Work task: For this exercise, transcribe every line of the material exactly and skip the pictures.
Start of Block
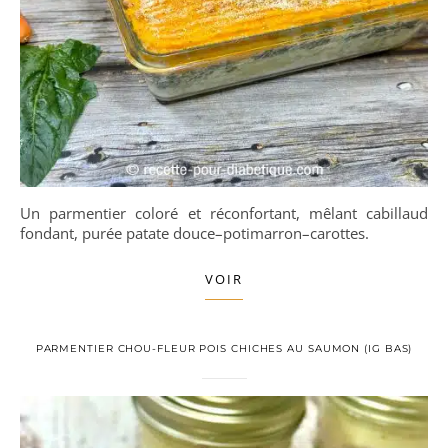
Un parmentier coloré et réconfortant, mêlant cabillaud
fondant, purée patate douce–potimarron–carottes.
VOIR
PARMENTIER CHOU-FLEUR POIS CHICHES AU SAUMON (IG BAS)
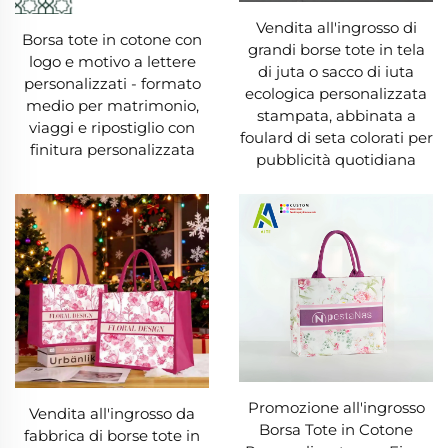
tela è ipoallergenica, rendendo la Borsa Tote in
Vendita all'ingrosso di
Borsa tote in cotone con
Tela sicura per chi ha la pelle sensibile: niente
grandi borse tote in tela
logo e motivo a lettere
di juta o sacco di iuta
irritazioni causate da materiali sintetici. Leggera
personalizzati - formato
ecologica personalizzata
medio per matrimonio,
ma resistente, una Borsa Tote in Tela risulta
stampata, abbinata a
viaggi e ripostiglio con
foulard di seta colorati per
comoda e maneggevole sia che tu stia facendo
finitura personalizzata
pubblicità quotidiana
commissioni, frequentando lezioni o esplorando
una nuova città.
5. Manutenzione Facile per Stili di Vita
Impegnati
Una borsa in tela è di facile manutenzione,
perfetta per chi ha una vita frenetica. La
maggior parte può essere lavata in lavatrice:
Promozione all'ingrosso
Vendita all'ingrosso da
basta metterla dentro con un detergente
Borsa Tote in Cotone
fabbrica di borse tote in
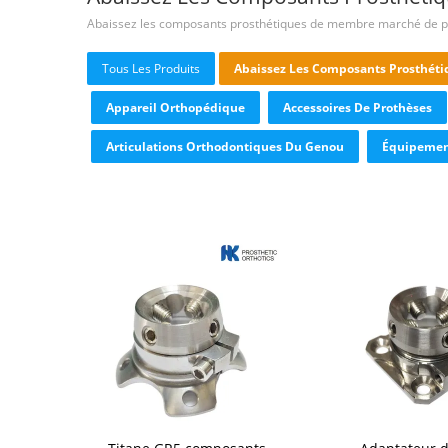
Abaissez les composants prosthétiques de membre marché de p
Tous Les Produits
Abaissez Les Composants Prosthét
Appareil Orthopédique
Accessoires De Prothèses
Articulations Orthodontiques Du Genou
Équipemen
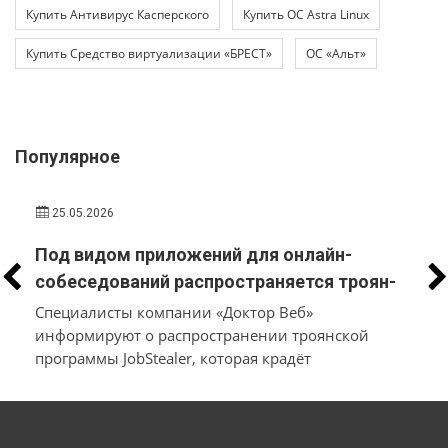
Купить Антивирус Касперского
Купить ОС Astra Linux
Купить Средство виртуализации «БРЕСТ»
ОС «Альт»
Популярное
25.05.2026
Под видом приложений для онлайн-
собеседований распространяется троян-
стилер, который вместо трудоустройства
Специалисты компании «Доктор Веб»
похищает у пользователей macOS и
информируют о распространении троянской
программы JobStealer, которая крадёт
Windows их данные и денежные средства
конфиденциальные данные с устройств на macOS
и Windows. Основной целью вредоносного ПО
является хищение информации из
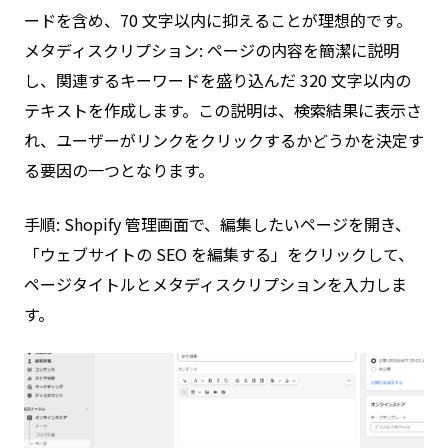
ードを含め、70 文字以内に抑えることが理想的です。
メタディスクリプション: ページの内容を簡潔に説明
し、関連するキーワードを盛り込んだ 320 文字以内の
テキストを作成します。この説明は、検索結果に表示さ
れ、ユーザーがリンクをクリックするかどうかを決定す
る要因の一つとなります。
手順: Shopify 管理画面で、編集したいページを開き、
「ウェブサイトの SEO を編集する」をクリックして、
ページタイトルとメタディスクリプションを入力しま
す。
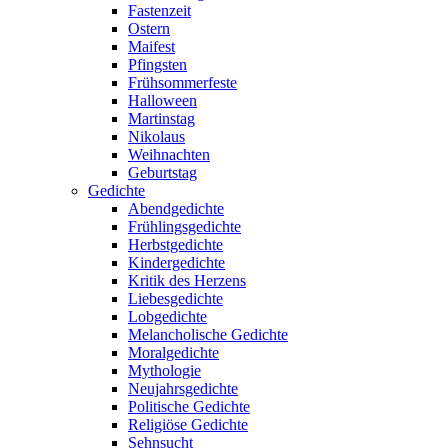
Fastenzeit
Ostern
Maifest
Pfingsten
Frühsommerfeste
Halloween
Martinstag
Nikolaus
Weihnachten
Geburtstag
Gedichte
Abendgedichte
Frühlingsgedichte
Herbstgedichte
Kindergedichte
Kritik des Herzens
Liebesgedichte
Lobgedichte
Melancholische Gedichte
Moralgedichte
Mythologie
Neujahrsgedichte
Politische Gedichte
Religiöse Gedichte
Sehnsucht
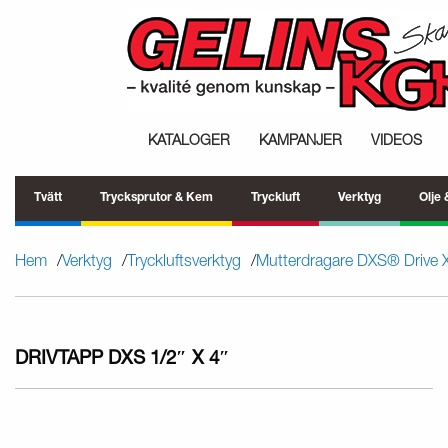
KATALOGER
KAMPANJER
VIDEOS
Tvätt
Trycksprutor & Kem
Tryckluft
Verktyg
Olje
Hem
Verktyg
Tryckluftsverktyg
Mutterdragare DXS® Drive
DRIVTAPP DXS 1/2″ X 4″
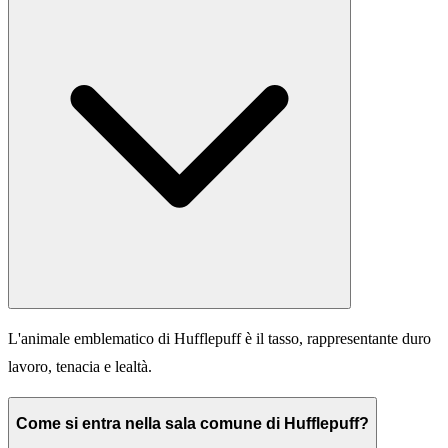
L'animale emblematico di Hufflepuff è il tasso, rappresentante duro
lavoro, tenacia e lealtà.
Come si entra nella sala comune di Hufflepuff?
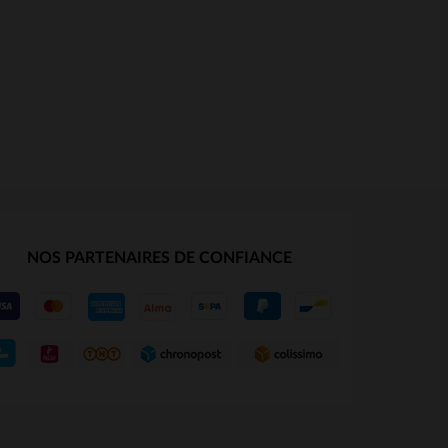
NOS PARTENAIRES DE CONFIANCE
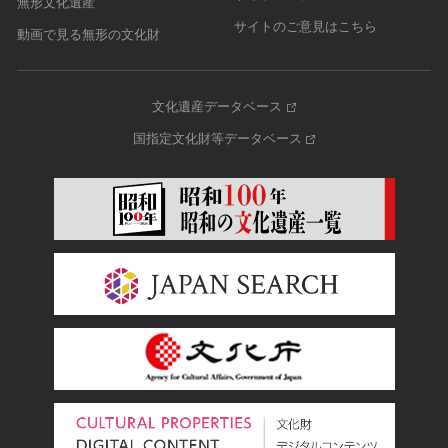
無形文化遺産
サイトのご意見はこちら
動画で見る無形の文化財
文化遺産データベース
国指定文化財等データベース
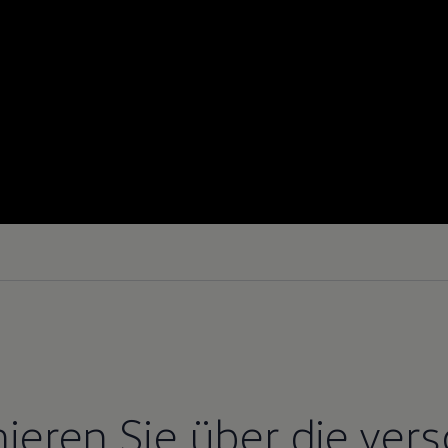
mieren Sie über die ver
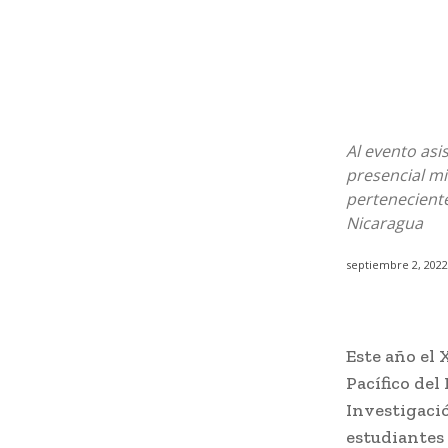
Al evento asi
presencial mi
perteneciente
Nicaragua
septiembre 2, 2022
Este año el 
Pacífico del
Investigació
estudiantes 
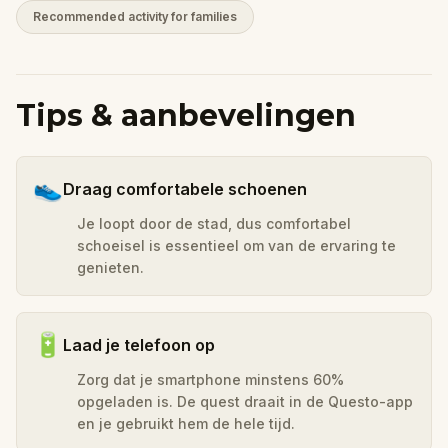
Recommended activity for families
Tips & aanbevelingen
👟
Draag comfortabele schoenen
Je loopt door de stad, dus comfortabel
schoeisel is essentieel om van de ervaring te
genieten.
🔋
Laad je telefoon op
Zorg dat je smartphone minstens 60%
opgeladen is. De quest draait in de Questo-app
en je gebruikt hem de hele tijd.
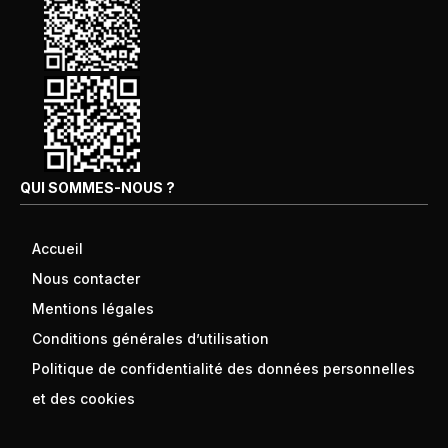
QUI SOMMES-NOUS ?
Accueil
Nous contacter
Mentions légales
Conditions générales d’utilisation
Politique de confidentialité des données personnelles
et des cookies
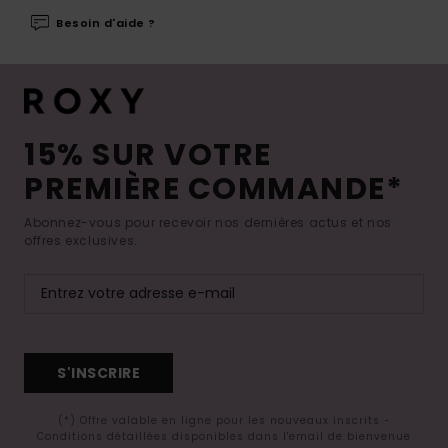
Besoin d'aide ?
15% SUR VOTRE
PREMIÈRE COMMANDE*
Abonnez-vous pour recevoir nos dernières actus et nos
offres exclusives.
S'INSCRIRE
(*) Offre valable en ligne pour les nouveaux inscrits -
Conditions détaillées disponibles dans l'email de bienvenue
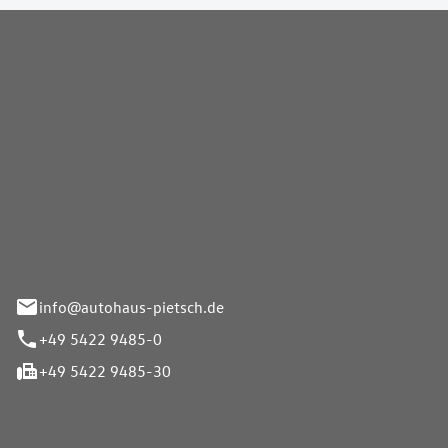
Pietsch GmbH
info@autohaus-pietsch.de
+49 5422 9485-0
+49 5422 9485-30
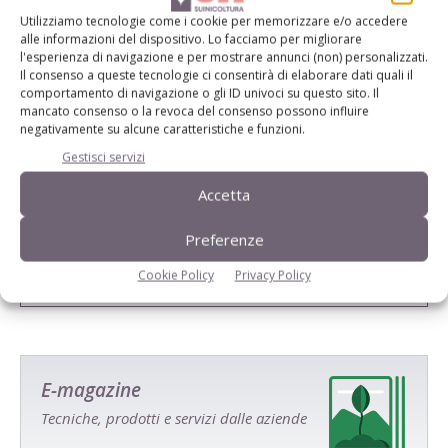
Utilizziamo tecnologie come i cookie per memorizzare e/o accedere
alle informazioni del dispositivo. Lo facciamo per migliorare
l'esperienza di navigazione e per mostrare annunci (non) personalizzati.
Il consenso a queste tecnologie ci consentirà di elaborare dati quali il
comportamento di navigazione o gli ID univoci su questo sito. Il
mancato consenso o la revoca del consenso possono influire
negativamente su alcune caratteristiche e funzioni.
Gestisci servizi
Accetta
Salva il mio nome, email e sito web in questo browser per la
prossima volta che commento.
Preferenze
Cookie Policy
Privacy Policy
E-magazine
Tecniche, prodotti e servizi dalle aziende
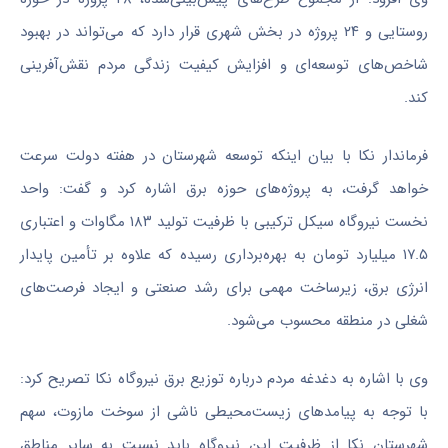
روستایی و ۲۴ پروژه در بخش شهری قرار دارد که می‌تواند در بهبود
شاخص‌های توسعه‌ای و افزایش کیفیت زندگی مردم نقش‌آفرینی
کند.
فرماندار
نکا
با بیان اینکه توسعه شهرستان در هفته دولت سرعت
خواهد گرفت، به پروژه‌های حوزه برق اشاره کرد و گفت: واحد
نخست نیروگاه سیکل ترکیبی با ظرفیت تولید ۱۸۳ مگاوات و اعتباری
۱۷.۵ میلیارد تومان به بهره‌برداری رسیده که علاوه بر تأمین پایدار
انرژی برق، زیرساخت مهمی برای رشد صنعتی و ایجاد فرصت‌های
شغلی در منطقه محسوب می‌شود.
وی با اشاره به دغدغه مردم درباره توزیع برق نیروگاه
نکا
تصریح کرد:
با توجه به پیامدهای زیست‌محیطی ناشی از سوخت مازوت، سهم
شهرستان
نکا
از ظرفیت این نیروگاه باید نسبت به سایر مناطق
End of Block
Response to this task:
Un parmentier coloré et réconfortant, mêlant cabillaud
fondant, purée patate douce–potimarron–carottes.
VOIR
PARMENTIER CHOU-FLEUR POIS CHICHES AU SAUMON (IG BAS)
tela è ipoallergenica, rendendo la Borsa Tote in
Vendita all'ingrosso di
Borsa tote in cotone con
Tela sicura per chi ha la pelle sensibile: niente
grandi borse tote in tela
logo e motivo a lettere
di juta o sacco di iuta
irritazioni causate da materiali sintetici. Leggera
personalizzati - formato
ecologica personalizzata
medio per matrimonio,
ma resistente, una Borsa Tote in Tela risulta
stampata, abbinata a
viaggi e ripostiglio con
foulard di seta colorati per
comoda e maneggevole sia che tu stia facendo
finitura personalizzata
pubblicità quotidiana
commissioni, frequentando lezioni o esplorando
una nuova città.
5. Manutenzione Facile per Stili di Vita
Impegnati
Una borsa in tela è di facile manutenzione,
perfetta per chi ha una vita frenetica. La
maggior parte può essere lavata in lavatrice:
Promozione all'ingrosso
Vendita all'ingrosso da
basta metterla dentro con un detergente
Borsa Tote in Cotone
fabbrica di borse tote in
Abaissez les composants prosthétiques de membre marché de p
Tous Les Produits
Abaissez Les Composants Prosthét
Appareil Orthopédique
Accessoires De Prothèses
Articulations Orthodontiques Du Genou
Équipemen
Купить Антивирус Касперского
Купить ОС Astra Linux
Купить Средство виртуализации «БРЕСТ»
ОС «Альт»
Популярное
25.05.2026
Под видом приложений для онлайн-
собеседований распространяется троян-
стилер, который вместо трудоустройства
Специалисты компании «Доктор Веб»
похищает у пользователей macOS и
информируют о распространении троянской
программы JobStealer, которая крадёт
Windows их данные и денежные средства
конфиденциальные данные с устройств на macOS
и Windows. Основной целью вредоносного ПО
является хищение информации из
ードを含め、70 文字以内に抑えることが理想的です。
メタディスクリプション: ページの内容を簡潔に説明
し、関連するキーワードを盛り込んだ 320 文字以内の
テキストを作成します。この説明は、検索結果に表示さ
れ、ユーザーがリンクをクリックするかどうかを決定す
る要因の一つとなります。
手順: Shopify 管理画面で、編集したいページを開き、
「ウェブサイトの SEO を編集する」をクリックして、
ページタイトルとメタディスクリプションを入力しま
す。
Fastenzeit
Ostern
Maifest
Pfingsten
Frühsommerfeste
Halloween
Martinstag
Nikolaus
Weihnachten
Geburtstag
Gedichte
Abendgedichte
Frühlingsgedichte
Herbstgedichte
Kindergedichte
Kritik des Herzens
Liebesgedichte
Lobgedichte
Melancholische Gedichte
Moralgedichte
Mythologie
Neujahrsgedichte
Politische Gedichte
Religiöse Gedichte
Sehnsucht
KATALOGER
KAMPANJER
VIDEOS
Tvätt
Trycksprutor & Kem
Tryckluft
Verktyg
Olje
Hem
Verktyg
Tryckluftsverktyg
Mutterdragare DXS® Drive
DRIVTAPP DXS 1/2″ X 4″
L'animale emblematico di Hufflepuff è il tasso, rappresentante duro
lavoro, tenacia e lealtà.
Come si entra nella sala comune di Hufflepuff?
NOS PARTENAIRES DE CONFIANCE
無形文化遺産
サイトのご意見はこちら
動画で見る無形の文化財
文化遺産データベース
国指定文化財等データベース
mieren Sie über die ver
Al evento asi
presencial mi
perteneciente
Nicaragua
septiembre 2, 2022
Este año el 
Pacífico del
Investigació
estudiantes 
Recommended activity for families
Tips & aanbevelingen
👟
Draag comfortabele schoenen
Je loopt door de stad, dus comfortabel
schoeisel is essentieel om van de ervaring te
genieten.
🔋
Laad je telefoon op
Zorg dat je smartphone minstens 60%
opgeladen is. De quest draait in de Questo-app
en je gebruikt hem de hele tijd.
QUI SOMMES-NOUS ?
Accueil
Nous contacter
Mentions légales
Conditions générales d’utilisation
Politique de confidentialité des données personnelles
et des cookies
Besoin d'aide ?
15% SUR VOTRE
PREMIÈRE COMMANDE*
Abonnez-vous pour recevoir nos dernières actus et nos
offres exclusives.
S'INSCRIRE
(*) Offre valable en ligne pour les nouveaux inscrits -
Conditions détaillées disponibles dans l'email de bienvenue
Pietsch GmbH
info@autohaus-pietsch.de
+49 5422 9485-0
+49 5422 9485-30
Utilizziamo tecnologie come i cookie per memorizzare e/o accedere
alle informazioni del dispositivo. Lo facciamo per migliorare
l'esperienza di navigazione e per mostrare annunci (non) personalizzati.
Il consenso a queste tecnologie ci consentirà di elaborare dati quali il
comportamento di navigazione o gli ID univoci su questo sito. Il
mancato consenso o la revoca del consenso possono influire
negativamente su alcune caratteristiche e funzioni.
Gestisci servizi
Accetta
Salva il mio nome, email e sito web in questo browser per la
prossima volta che commento.
Preferenze
Cookie Policy
Privacy Policy
E-magazine
Tecniche, prodotti e servizi dalle aziende
روستایی و ۲۴ پروژه در بخش شهری قرار دارد که می‌تواند در بهبود
شاخص‌های توسعه‌ای و افزایش کیفیت زندگی مردم نقش‌آفرینی
کند.
فرماندار
نکا
با بیان اینکه توسعه شهرستان در هفته دولت سرعت
خواهد گرفت، به پروژه‌های حوزه برق اشاره کرد و گفت: واحد
نخست نیروگاه سیکل ترکیبی با ظرفیت تولید ۱۸۳ مگاوات و اعتباری
۱۷.۵ میلیارد تومان به بهره‌برداری رسیده که علاوه بر تأمین پایدار
انرژی برق، زیرساخت مهمی برای رشد صنعتی و ایجاد فرصت‌های
شغلی در منطقه محسوب می‌شود.
وی با اشاره به دغدغه مردم درباره توزیع برق نیروگاه
نکا
تصریح کرد:
با توجه به پیامدهای زیست‌محیطی ناشی از سوخت مازوت، سهم
شهرستان
نکا
از ظرفیت این نیروگاه باید نسبت به سایر مناطق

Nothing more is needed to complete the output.